Eco adds other specifications to the linguistic definition of the text as a “presuppositional machine.” From his recent narratological experiences, he inherits a dominant interest in narrative texts endowed with specific syntagmatic rules (Metz’s “great syntagma of the narrative”). He also adopts a certain way of representing the “vertical layering” [10] of texts, understood as structures of superimposed levels. Although Eco does not rule out that his model of textual cooperation may be extended to other types of text, his choice of focusing on narrative artifacts highlights the structured aspect of a rhetorically hyper-codified textual genre, specifically intended to produce certain effects (e.g., the effect of suspense) on its expected receivers. Eco justifies his decision to adopt narrative texts as a test-bed on which to verify the interpretive cooperation hypothesis by stating that “a fictional narrative encompasses most of the problems posited by other types of texts … Narrative texts – especially fictional ones – are more complicated than are many others and make the task of the semiologist harder. But they also make it more rewarding” (Eco 1979b: 12–13).
The analyses proposed by Eco in The Role of the Reader to illustrate his theory are based on a short story by Alphonse Allais (“Un drame bien parisien”) that, apart from being a narrative text, is also fictional (“artificial narratives” according to the terminology Eco borrows from van Dijk [1976]). Consequently, it concerns “individuals and actions belonging to an imaginary or ‘possible’ world” (Eco 1979b: 12). [11] Moreover, Allais’s experimental narrative is intended to constantly confound the reader’s expectations, and it lends itself to a double level of interpretation (naive and critical), thus presenting a distinct self-referential and aesthetic element (as intended by Jakobson [1960]). In other words, Eco’s “paradigmatic” text is a highly sophisticated communicative device that keeps strict control on the interpreter’s “inferential walks,” while leaving the reader a considerable part of the work of constructing meaning (according to the poetics of the open work). An outstanding example of “self-voiding fiction,” “Un drame biene parisien” substantiates the hypothesis according to which the interpretive outcomes of a text are already enmeshed into the structure of the text itself. Eco’s notion of the Model Reader, which may be defined as the entire range of the interpretive actions the reader is encouraged or allowed to perform by the text, was introduced precisely in order to account for the functioning of this type of text. [12]
4 Text and semiosis
At a more theoretically abstract level, Eco (1979) draws the foundations of the theory of textual cooperation onto Peirce’s semiotic theory, which he defines as the first “second-generation textual theory,” despite the fact that it preceded the so-called “first-generation theories” by a few decades. [13] What the two generations of textual theories have in common is their aversion to the structuralist dogma of immanence with all its corollaries (including the rigid definitions of code and language). The “textual turn” of linguistic and semiotic studies that took place in the 1960s and 1970s was indeed an interpretive one, since it highlighted the pragmatic aspects of communication and signification, starting from the active role played by the reader/listener in the construction of meaning.

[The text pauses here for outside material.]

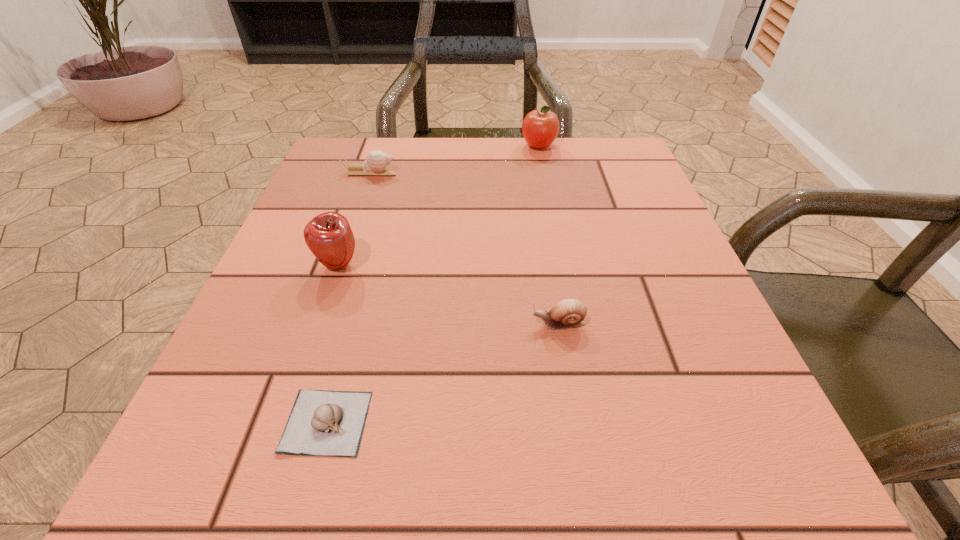 Find the location of a particular element. Image resolution: width=960 pixels, height=540 pixels. free region that satisfies the following two spatial constraints: 1. on the shell of the left escargot; 2. on the back side of the garlic is located at coordinates (285, 422).

Image resolution: width=960 pixels, height=540 pixels. Find the location of `vacant space that satisfies the following two spatial constraints: 1. on the front side of the left apple; 2. on the left side of the nearest object`. vacant space that satisfies the following two spatial constraints: 1. on the front side of the left apple; 2. on the left side of the nearest object is located at coordinates (284, 422).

However, the two generations of textual theories diverge on one essential point. The first-generation theories, which, according to Eco, include Buyssens (1943), Prieto (1964), and De Mauro (1971), deny the possibility of disambiguating a text independently from the effective situation in which it is delivered and/or received and, consequently, they negate the legitimacy of any attempt to study language as a structural system that precedes its discursive actualizations. Second-generation theories instead try to achieve “a wise amalgamation between the two possibilities [establishing] points of contact between the study of language as a structured system … [and the study] of speeches or texts as products of a language which was or is currently spoken” (Eco 1979a: 13, my translation). [14] Eco’s project of “amending” the inflexibility of orthodox structuralism, without abandoning the analysis of language (or rather, of the Encyclopedia) and of texts considered as matrices of possible meanings (a project already announced in A Theory of Semiotics) may be included in this second perspective.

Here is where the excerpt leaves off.